PROJECT TITLE :

AMUSE: Empowering Users for Cost-Aware Offloading with Throughput-Delay Tradeoffs

ABSTRACT:

To deal with recent exponential increases in demand for mobile information, wireless Internet service suppliers (ISPs) are increasingly changing their pricing plans and deploying Wi-Fi hotspots to dump their mobile traffic. However, these ISP-centric approaches for traffic management don't continually match the interests of mobile users. Users face a complicated, multi-dimensional tradeoff between cost, throughput, and delay in creating their offloading selections: whereas they may save money and receive a better throughput by awaiting Wi-Fi access, they'll not wait for Wi-Fi if they are sensitive to delay. To navigate this tradeoff, we have a tendency to develop Adaptive bandwidth Management through USer-Empowerment (AMUSE), a functional prototype of a sensible, value-aware Wi-Fi offloading system that takes under consideration a user's throughput-delay tradeoffs and cellular budget constraint.

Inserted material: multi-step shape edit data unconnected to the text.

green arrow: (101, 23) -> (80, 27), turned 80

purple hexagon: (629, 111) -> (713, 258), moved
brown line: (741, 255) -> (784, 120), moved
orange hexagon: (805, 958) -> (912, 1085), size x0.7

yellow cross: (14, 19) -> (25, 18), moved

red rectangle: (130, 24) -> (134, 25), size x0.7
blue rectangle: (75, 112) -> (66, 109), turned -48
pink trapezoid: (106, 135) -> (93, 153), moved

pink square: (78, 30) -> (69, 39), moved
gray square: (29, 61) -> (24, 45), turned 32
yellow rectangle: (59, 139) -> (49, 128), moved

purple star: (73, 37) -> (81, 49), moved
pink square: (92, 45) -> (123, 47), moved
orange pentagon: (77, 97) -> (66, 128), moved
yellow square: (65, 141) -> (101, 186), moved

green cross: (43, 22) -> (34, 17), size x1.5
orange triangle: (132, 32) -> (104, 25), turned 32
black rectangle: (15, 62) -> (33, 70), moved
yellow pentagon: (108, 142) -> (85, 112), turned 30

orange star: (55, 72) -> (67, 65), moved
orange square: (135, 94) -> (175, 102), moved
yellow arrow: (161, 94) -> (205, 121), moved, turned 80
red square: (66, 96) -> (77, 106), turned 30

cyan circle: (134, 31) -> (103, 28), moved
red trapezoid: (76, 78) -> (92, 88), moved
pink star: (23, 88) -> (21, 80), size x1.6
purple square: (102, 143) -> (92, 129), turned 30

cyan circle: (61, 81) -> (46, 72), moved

Based on predicted future usage and Wi-Fi availability, AMUSE decides which applications to offload to what times of the day. Since nearly all traffic flows from mobile devices are TCP flows, we have a tendency to introduce a replacement receiver-aspect bandwidth allocation mechanism to practically enforce the assigned rate of each TCP application. Thus, AMUSE users can optimize their bandwidth rates in keeping with their own price-throughput-delay tradeoff while not relying on support from totally different apps' content servers. Through a measurement study of 20 smartphone users' traffic usage traces, we tend to observe that though users already offload a large amount of some application types, our framework can offload a important further portion of users' cellular traffic. We have a tendency to implement AMUSE on Windows seven tablets and evaluate its effectiveness with 3G and Wi-Fi usage data obtained from an attempt with 37 mobile users. Our results show that AMUSE improves user utility; compared with AMUSE, different offloading algorithms yield 14 and 27 % lower user utilities for lightweight and heavy users, respectively. Intelligently managing users' competing interes- s for cost, throughput, and delay will thus improve their offloading decisions.